====== DATA TO PROCESS

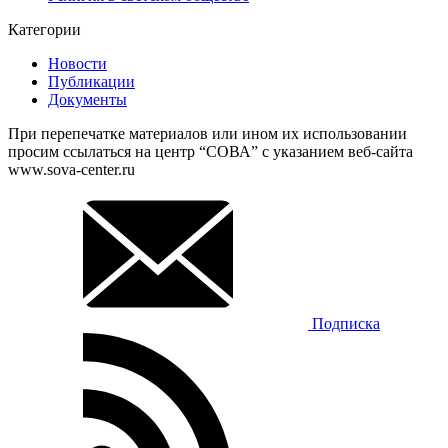
Категории
Новости
Публикации
Документы
При перепечатке материалов или ином их использовании
просим ссылаться на центр “СОВА” с указанием веб-сайта
www.sova-center.ru
Подписка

============

Make an exact copy of all entries above, dropping the images.

RESULT FOR THIS TASK:
Категории
Новости
Публикации
Документы
При перепечатке материалов или ином их использовании
просим ссылаться на центр “СОВА” с указанием веб-сайта
www.sova-center.ru
Подписка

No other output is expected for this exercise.